I don't know the number for a government ambulance, in fact I dob't know the number for our medical aid ambulance either, so I pull into the garage, I tell the manager what has happened, he says I've done the right thing and he grabs a worker and they run off to help. As I leave the garage, having sone my bit, I glance up the road, he is still unconscious and no one has stopped to help.

I called back into the garage today to find out what had happened. The manager told me he was drunk, he was wearing a uniform for another petrol station, they had phoned them and said this guy was an alcoholic and they were trying to help him.
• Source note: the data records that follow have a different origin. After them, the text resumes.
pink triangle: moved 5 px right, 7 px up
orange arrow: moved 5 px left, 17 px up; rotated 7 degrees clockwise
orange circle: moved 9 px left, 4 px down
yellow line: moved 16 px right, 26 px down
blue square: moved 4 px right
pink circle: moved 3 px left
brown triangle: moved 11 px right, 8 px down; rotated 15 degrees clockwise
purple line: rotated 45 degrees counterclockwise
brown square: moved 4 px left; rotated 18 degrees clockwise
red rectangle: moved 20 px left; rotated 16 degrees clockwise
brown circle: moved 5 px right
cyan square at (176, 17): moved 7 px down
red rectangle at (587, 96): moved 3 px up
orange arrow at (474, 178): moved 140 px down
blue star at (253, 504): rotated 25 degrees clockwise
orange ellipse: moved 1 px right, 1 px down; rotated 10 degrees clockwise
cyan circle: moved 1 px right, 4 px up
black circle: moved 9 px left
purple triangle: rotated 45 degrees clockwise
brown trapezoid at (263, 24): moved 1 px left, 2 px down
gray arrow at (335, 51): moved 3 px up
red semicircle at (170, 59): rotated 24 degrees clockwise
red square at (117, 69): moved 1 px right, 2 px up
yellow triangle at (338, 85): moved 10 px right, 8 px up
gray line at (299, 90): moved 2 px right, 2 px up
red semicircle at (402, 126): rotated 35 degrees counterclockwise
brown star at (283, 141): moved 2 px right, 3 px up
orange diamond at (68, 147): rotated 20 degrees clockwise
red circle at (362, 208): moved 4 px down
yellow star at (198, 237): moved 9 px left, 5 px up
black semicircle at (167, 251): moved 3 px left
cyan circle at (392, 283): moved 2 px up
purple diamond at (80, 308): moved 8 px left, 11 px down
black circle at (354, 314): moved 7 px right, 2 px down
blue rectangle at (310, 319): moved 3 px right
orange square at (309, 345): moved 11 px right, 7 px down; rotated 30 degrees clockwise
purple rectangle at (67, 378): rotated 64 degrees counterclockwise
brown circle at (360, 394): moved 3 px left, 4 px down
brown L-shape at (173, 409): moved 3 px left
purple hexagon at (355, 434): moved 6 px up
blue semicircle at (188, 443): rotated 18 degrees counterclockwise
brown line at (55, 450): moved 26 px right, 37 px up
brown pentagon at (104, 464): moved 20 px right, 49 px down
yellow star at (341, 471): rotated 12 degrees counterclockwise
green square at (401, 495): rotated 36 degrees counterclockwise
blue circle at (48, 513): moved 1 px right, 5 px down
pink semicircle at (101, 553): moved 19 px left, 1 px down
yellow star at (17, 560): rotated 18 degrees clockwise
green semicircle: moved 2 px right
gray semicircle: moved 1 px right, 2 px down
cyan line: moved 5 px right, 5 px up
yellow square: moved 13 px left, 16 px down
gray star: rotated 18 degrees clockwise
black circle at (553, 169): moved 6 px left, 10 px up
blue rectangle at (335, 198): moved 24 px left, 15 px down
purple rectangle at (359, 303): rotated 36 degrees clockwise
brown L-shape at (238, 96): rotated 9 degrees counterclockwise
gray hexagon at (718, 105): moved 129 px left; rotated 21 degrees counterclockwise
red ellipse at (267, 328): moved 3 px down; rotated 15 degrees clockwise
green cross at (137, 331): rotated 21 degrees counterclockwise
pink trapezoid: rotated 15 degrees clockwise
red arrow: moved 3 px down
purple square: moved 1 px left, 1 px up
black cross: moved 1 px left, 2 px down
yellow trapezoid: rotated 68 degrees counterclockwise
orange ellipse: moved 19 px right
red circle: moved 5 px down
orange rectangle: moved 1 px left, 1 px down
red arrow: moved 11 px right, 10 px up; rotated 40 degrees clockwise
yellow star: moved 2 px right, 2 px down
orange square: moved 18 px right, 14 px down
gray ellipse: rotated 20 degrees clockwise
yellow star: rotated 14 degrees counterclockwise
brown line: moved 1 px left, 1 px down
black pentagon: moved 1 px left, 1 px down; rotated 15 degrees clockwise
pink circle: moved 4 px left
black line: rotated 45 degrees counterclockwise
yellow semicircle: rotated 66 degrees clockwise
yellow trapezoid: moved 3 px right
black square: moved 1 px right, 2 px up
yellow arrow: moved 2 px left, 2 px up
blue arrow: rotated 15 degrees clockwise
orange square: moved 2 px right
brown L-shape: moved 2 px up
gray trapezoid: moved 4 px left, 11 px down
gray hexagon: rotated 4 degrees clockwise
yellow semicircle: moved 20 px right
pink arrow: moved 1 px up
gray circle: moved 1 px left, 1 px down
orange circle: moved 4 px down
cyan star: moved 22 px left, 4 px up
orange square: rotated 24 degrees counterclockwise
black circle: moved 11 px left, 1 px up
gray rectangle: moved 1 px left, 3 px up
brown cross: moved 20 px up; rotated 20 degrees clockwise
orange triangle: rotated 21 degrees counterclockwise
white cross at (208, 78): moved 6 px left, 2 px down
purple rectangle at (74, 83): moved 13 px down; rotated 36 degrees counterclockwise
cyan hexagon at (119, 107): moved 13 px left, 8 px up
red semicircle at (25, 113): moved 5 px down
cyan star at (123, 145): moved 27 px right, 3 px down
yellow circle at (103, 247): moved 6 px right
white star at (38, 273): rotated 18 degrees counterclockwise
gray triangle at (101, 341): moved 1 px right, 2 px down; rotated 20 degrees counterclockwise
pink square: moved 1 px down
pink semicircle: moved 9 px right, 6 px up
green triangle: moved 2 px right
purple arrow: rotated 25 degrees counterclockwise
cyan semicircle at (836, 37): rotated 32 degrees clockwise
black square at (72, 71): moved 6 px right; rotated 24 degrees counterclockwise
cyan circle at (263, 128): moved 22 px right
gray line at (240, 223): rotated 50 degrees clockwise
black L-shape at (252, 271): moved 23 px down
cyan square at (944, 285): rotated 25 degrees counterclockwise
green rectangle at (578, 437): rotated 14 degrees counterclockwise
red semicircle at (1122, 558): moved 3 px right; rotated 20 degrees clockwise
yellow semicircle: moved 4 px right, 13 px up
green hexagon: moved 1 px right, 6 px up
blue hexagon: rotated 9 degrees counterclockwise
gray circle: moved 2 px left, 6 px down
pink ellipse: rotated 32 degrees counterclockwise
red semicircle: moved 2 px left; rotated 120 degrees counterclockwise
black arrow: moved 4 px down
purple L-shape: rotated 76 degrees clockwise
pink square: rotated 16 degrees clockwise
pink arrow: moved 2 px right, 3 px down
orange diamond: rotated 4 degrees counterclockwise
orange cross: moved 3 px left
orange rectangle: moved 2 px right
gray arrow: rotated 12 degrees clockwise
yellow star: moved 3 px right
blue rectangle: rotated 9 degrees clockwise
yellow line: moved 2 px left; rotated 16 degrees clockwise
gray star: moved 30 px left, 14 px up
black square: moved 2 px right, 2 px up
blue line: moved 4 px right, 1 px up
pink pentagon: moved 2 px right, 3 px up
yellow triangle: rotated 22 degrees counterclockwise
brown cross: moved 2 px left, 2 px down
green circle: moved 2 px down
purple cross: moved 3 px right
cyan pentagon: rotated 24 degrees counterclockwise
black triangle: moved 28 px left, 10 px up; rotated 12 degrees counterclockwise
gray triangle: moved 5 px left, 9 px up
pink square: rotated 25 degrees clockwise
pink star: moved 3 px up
The guy had come round and had refused any help, so they took him back to the garage where they let him sleep it off.

I apologised to the mananger he said 'what for?' 'you did the right thing and no one else did anything, thank you for stopping'

I will do the same again, from a distance and I must call my medical aid company in the morning to get the number for an ambulance...just in case.

Sunday, 22 January 2012

I grew up with Africa

I've startted to make a few friends here, it's taken a year, I've volunteered and generally put myself out there.

In many conversations the question about snow is always asked, by friends, in cafes, in shops. 'What is the snow like?'

I'm also asked what the UK thinks of Africa. How do the media portray it?

When we arrived here on 19th January 2011, I had done little research. I was working right up till the 15th December, had decorators in, had estate agents and tennents looking at the house. Had banks, utilities etc to organise and put 100% faith in the HR over here to sort us out as promised. (Pah! big mistake) My only research was to watch Invictus the night before we flew out.

So I thought about what I knew about Africa before moving here. My first awareness of Africa was 1985 and Live Aid...I was 14. We had a sleep over at my friends house and Mandy and I managed to stay up till about 4am.
Images of starving and dying children, women walking for miles to get water and families leaving their homes to seek medical attention. The there was 'Free Nelson Mandela' campaigns. I never really knew why he was in prison on Robben Island for 27 years, but I bought a badge and a poster, like everyone else. Finally there was the World Cup 2010 and the Gautrain and I remember seeing people on the TV with coats and hats on in July wondering why...it's always hot in Africa..isn't it? (we had burst water pipes here in July when the temp dropped to -5c)

So what did I do for Africa? We made and sold cakes at school, we bought Red noses for Comic relief day, we joined in with the Shoebox appeal (don't laugh, I used to put hat, scarf and gloves in, not knowing it was the middle of summer in December) took our clothes to Oxfam.

But what about the violence, where did that knowledge come from? Of course it was from the Media. Prior to us moving out a woman was killed after her taxi was hijacked in Cape Town on her honeymoon, we know the full story now, but I remember the media portraying stories of this as being common place, ritual tyre burnings, the horror of Rwanda and many other atrocities in Africa. More recently in Zimbabwe.

I didn't know the capital of South Africa was Pretoria, I thought it was Johannesburg. My knowledge of anything else in Africa was all gained from the media...send money/food/clothing...and I'm still not sure why all of this goes on and what I can do to make a change.